Keep it Clean by Cally Phillips


Over the past year I’ve regularly formatted ebooks (for myself and other people) and while I’m no ‘expert’ I do think I’ve got something of a grip on the topic and would like to take the opportunity to share my thoughts. This seemed an appropriate place.

In my experience most people have an uneasy relationship (at least in the beginning) with the concept and practice of eBook formatting. It can cause tantrums, nightmares and not a few fits of the vapours. It leaves one battered, baffled and re-considering whether publishing ebooks is even worth it in the long run (jury of course is still out on that one).  But it is a nettle which indie writers who want to publish ebooks must grasp. And like clutch control, once you’ve ‘got it’ it can become a seamless part of your working life.  (I will not refund money on that promise however!)

We can talk endlessly about formatting packages, methods and strategies BUT my first tip for anyone is: find a format that works for you and stick with it. Learn its ins and outs and don’t be tempted by other ways. Nothing is compatible with anything in the world of ebooks and all of them offer a steep learning curve. You have to use what works for you best.
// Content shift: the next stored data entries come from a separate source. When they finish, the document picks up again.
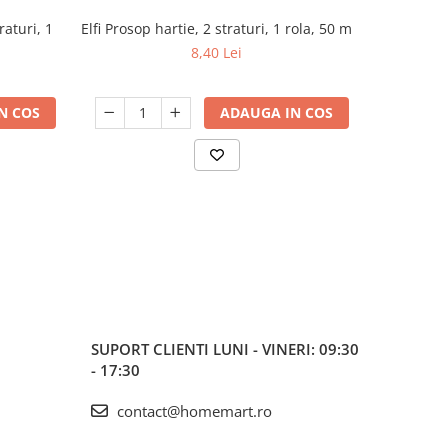
raturi, 1
Elfi Prosop hartie, 2 straturi, 1 rola, 50 m
Zewa Harti
-9%
De
8,40 Lei
N COS
ADAUGA IN COS
SUPORT CLIENTI
LUNI - VINERI: 09:30
- 17:30
contact@homemart.ro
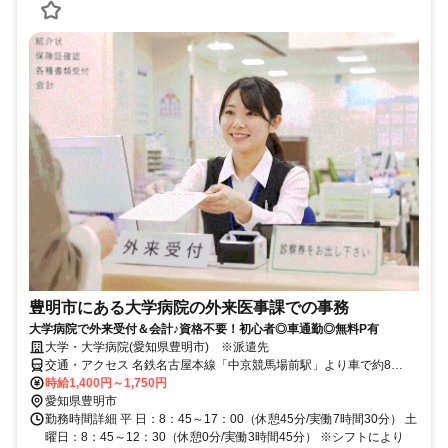
豊明市にある大学病院の外来医事課での事務
大学病院で外来受付＆会計♪資格不要！初心者◎車通勤◎無料P有
大学・大学病院(愛知県豊明市) ※派遣先
交通・アクセス 名鉄名古屋本線「中京競馬場前駅」より車で約8
分！・「前後駅」より約５分 地下鉄「徳重駅」より車で約８分
時給1,400円～1,750円
愛知県豊明市
勤務時間詳細 平 日：8：45～17：00（休憩45分/実働7時間30分） 土
曜日：8：45～12：30（休憩0分/実働3時間45分） ※シフトにより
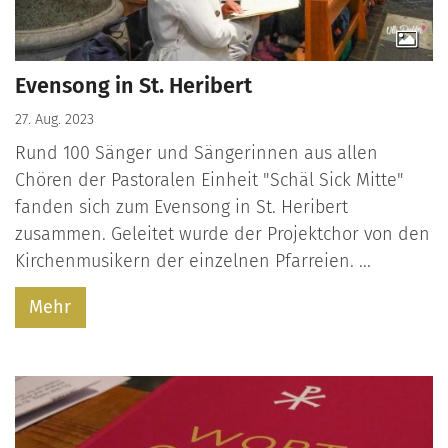
Evensong in St. Heribert
27. Aug. 2023
Rund 100 Sänger und Sängerinnen aus allen
Chören der Pastoralen Einheit "Schäl Sick Mitte"
fanden sich zum Evensong in St. Heribert
zusammen. Geleitet wurde der Projektchor von den
Kirchenmusikern der einzelnen Pfarreien. ...
Mehr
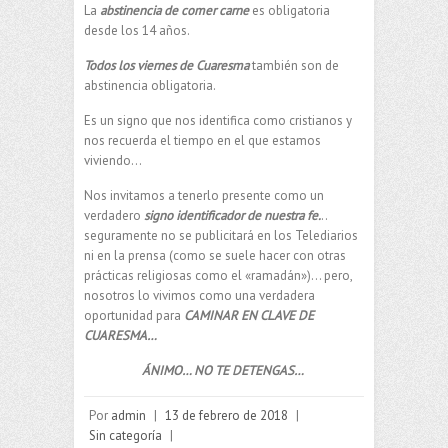
La
abstinencia de comer carne
es obligatoria
desde los 14 años.
Todos los viernes de Cuaresma
también son de
abstinencia obligatoria.
Es un signo que nos identifica como cristianos y
nos recuerda el tiempo en el que estamos
viviendo…
Nos invitamos a tenerlo presente como un
verdadero
signo identificador de nuestra fe.
..
seguramente no se publicitará en los Telediarios
ni en la prensa (como se suele hacer con otras
prácticas religiosas como el «ramadán»)… pero,
nosotros lo vivimos como una verdadera
oportunidad para
CAMINAR EN CLAVE DE
CUARESMA…
ÁNIMO… NO TE DETENGAS…
Por
admin
|
13 de febrero de 2018
|
Sin categoría
|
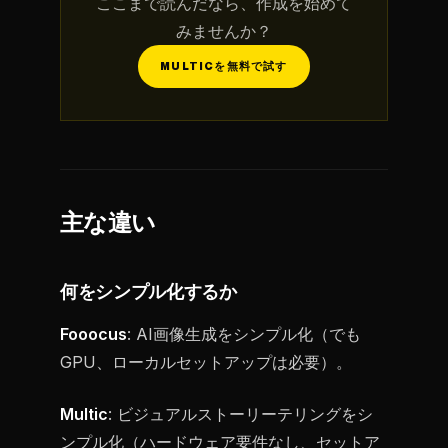
ここまで読んだなら、作成を始めて
みませんか？
MULTICを無料で試す
主な違い
何をシンプル化するか
Fooocus
: AI画像生成をシンプル化（でも
GPU、ローカルセットアップは必要）。
Multic
: ビジュアルストーリーテリングをシ
ンプル化（ハードウェア要件なし、セットア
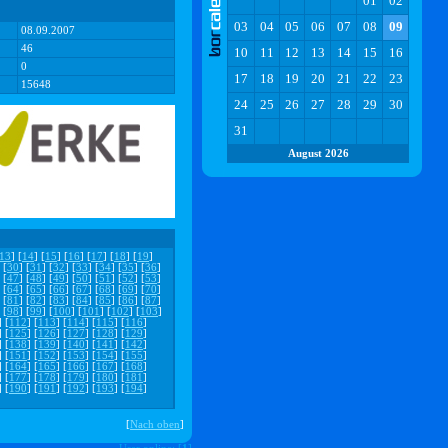
01
02
03
04
05
06
07
08
09
08.09.2007
46
10
11
12
13
14
15
16
0
17
18
19
20
21
22
23
15648
24
25
26
27
28
29
30
31
August 2026
13
] [
14
] [
15
] [
16
] [
17
] [
18
] [
19
]
 [
30
] [
31
] [
32
] [
33
] [
34
] [
35
] [
36
]
 [
47
] [
48
] [
49
] [
50
] [
51
] [
52
] [
53
]
 [
64
] [
65
] [
66
] [
67
] [
68
] [
69
] [
70
]
 [
81
] [
82
] [
83
] [
84
] [
85
] [
86
] [
87
]
 [
98
] [
99
] [
100
] [
101
] [
102
] [
103
]
] [
112
] [
113
] [
114
] [
115
] [
116
]
] [
125
] [
126
] [
127
] [
128
] [
129
]
] [
138
] [
139
] [
140
] [
141
] [
142
]
] [
151
] [
152
] [
153
] [
154
] [
155
]
] [
164
] [
165
] [
166
] [
167
] [
168
]
] [
177
] [
178
] [
179
] [
180
] [
181
]
] [
190
] [
191
] [
192
] [
193
] [
194
]
[
Nach oben
]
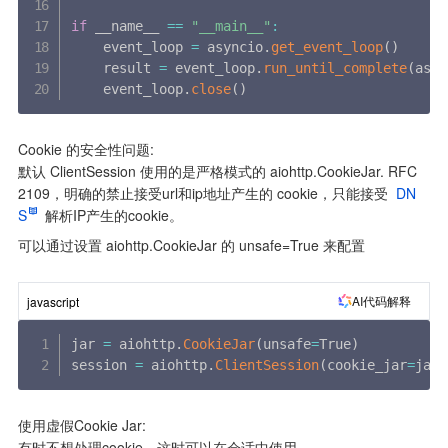
if
 __name__ 
==
"__main__"
:
    event_loop 
=
 asyncio
.
get_event_loop
(
)
    result 
=
 event_loop
.
run_until_complete
(
asyn
    event_loop
.
close
(
)
Cookie 的安全性问题:

默认 ClientSession 使用的是严格模式的 aiohttp.CookieJar. RFC 
2109，明确的禁止接受url和ip地址产生的 cookie，只能接受 
DN
S
 解析IP产生的cookie。
可以通过设置 aiohttp.CookieJar 的 unsafe=True 来配置
AI代码解释
javascript
jar 
=
 aiohttp
.
CookieJar
(
unsafe
=
True
)
session 
=
 aiohttp
.
ClientSession
(
cookie_jar
=
jar
)
使用虚假Cookie Jar:

有时不想处理cookie。这时可以在会话中使用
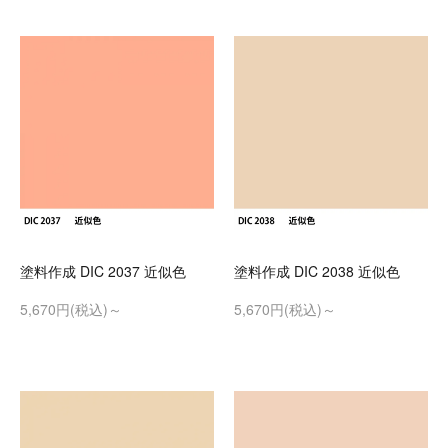
塗料作成 DIC 2037 近似色
塗料作成 DIC 2038 近似色
5,670円(税込)～
5,670円(税込)～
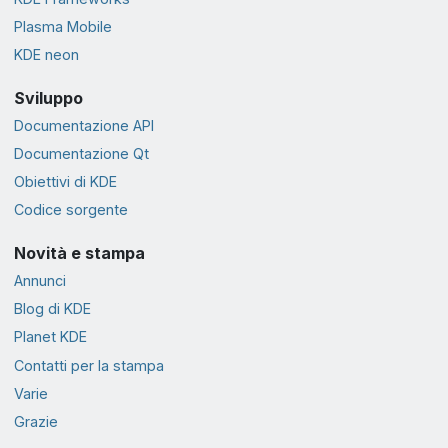
Plasma Mobile
KDE neon
Sviluppo
Documentazione API
Documentazione Qt
Obiettivi di KDE
Codice sorgente
Novità e stampa
Annunci
Blog di KDE
Planet KDE
Contatti per la stampa
Varie
Grazie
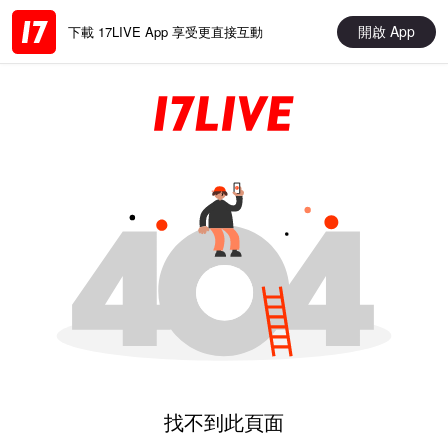
開啟 App
下載 17LIVE App 享受更直接互動
找不到此頁面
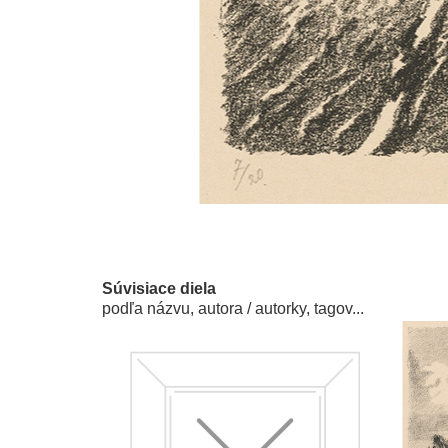
Súvisiace diela
podľa názvu, autora / autorky, tagov...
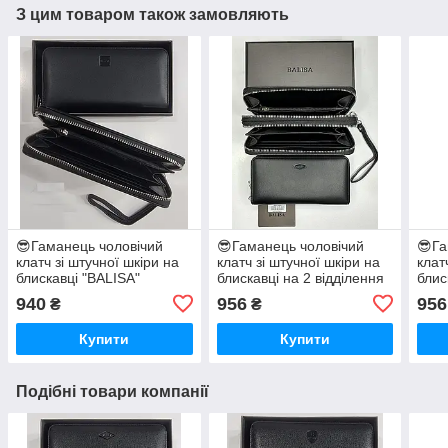
З цим товаром також замовляють
😎Гаманець чоловічий
😎Гаманець чоловічий
😎Га
клатч зі штучної шкіри на
клатч зі штучної шкіри на
клат
блискавці "BALISA"
блискавці на 2 відділення
блис
"BALISA"
"BAL
940
956
956
₴
₴
Купити
Купити
Подібні товари компанії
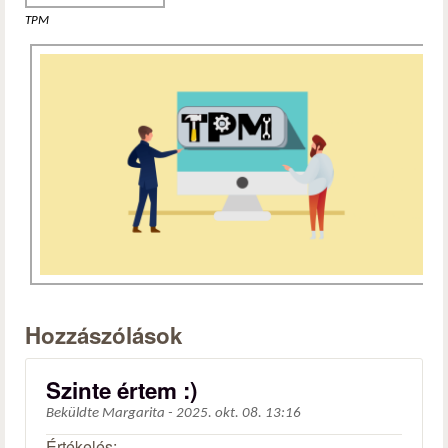
TPM
Hozzászólások
Szinte értem :)
Beküldte
Margarita
-
2025. okt. 08. 13:16
Értékelés:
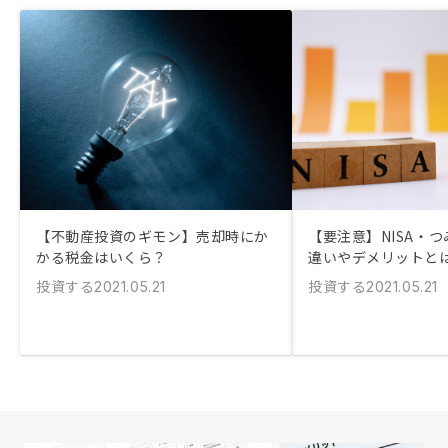
【不動産投資のギモン】売却時にか
【要注意】NISA・つ
かる税金はいくら？
違いやデメリットと
投資する
投資する
2021.05.21
2021.05.21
But before you even get to that stage I advise that you KEEP IT CLEAN.   By which I refer of course to ones original source document. For most of us this is Word.  If you don’t use Word you can ignore the rest of this because it’s Word I’m talking about.  Not ‘the word’ you understand, just Microsoft Word (and other word processing options are available.) All the crying and wailing and gnashing of teeth CAN be put aside if you learn and understand how to get a REALLY CLEAN Word document. Without it you’ll never know where the problem lies (unless you are competent in HTML. I’m not!)

Incredible things are possible. I grew this in 6
years from a coffee bean!

Know how to use your tools.
So, Wordies, here we go.  There something about Word you really need to know.   For ebook formulation the OLDER the version of Word you use the better.  Why? Because the less HIDDEN CODE there is.  You know when things changed from .doc to .docx (Word 2007 vintage) the x stands for xml (I think) or in layman’s terms: HIDDEN CODE.  Which we DO NOT WANT.  You can use any version but for building ebooks you want to AVOID hidden code at all costs.

The fools paradox?
The paradox essentially seems to be that to build an ebook you need to build an html file. But as soon as you use the hidden code bits of Word you are building an html file that may be incompatible with the html file that you NEED in formatting.  So you need to avoid the html elements within Word. These are things like headers and headings and all those cool style things that make your document look GOOD (in the first instance while you are looking at in on a screen.) Some of them are okay, bold and some paragraph indenting for example. Others are not. Anyone who’s ever tried to grapple with an ebook TOC (Table of Contents) will know that things can go horribly wrong and it’s because of hidden code.  IMHO html is easily confused and when it becomes confused like all things computer its artificial level of intelligence spits the dummy.  The safety first angle and the CLEAN option is to avoid all formatting you possibly can (and be aware of what formatting you are using.)

So how do I know how? 
It is totally counter intuitive but in order to prepare an ebook for publication you need to STOP all those things you think are really important like indents and headers and page breaks and tabs and the like (unless you are simply sending a word doc to Kindle which I WOULDN’T recommend and in which case you are on your own – it’s akin to bungee jumping or sky diving!) and CLEAR ALL FORMATTING.  There are lots of ways to do this  and I’ll put more tips up on my personal site.  (Where you can also find tips for using Sigil which is my formatting editor of choice. I won’t bore you with the reasons why.)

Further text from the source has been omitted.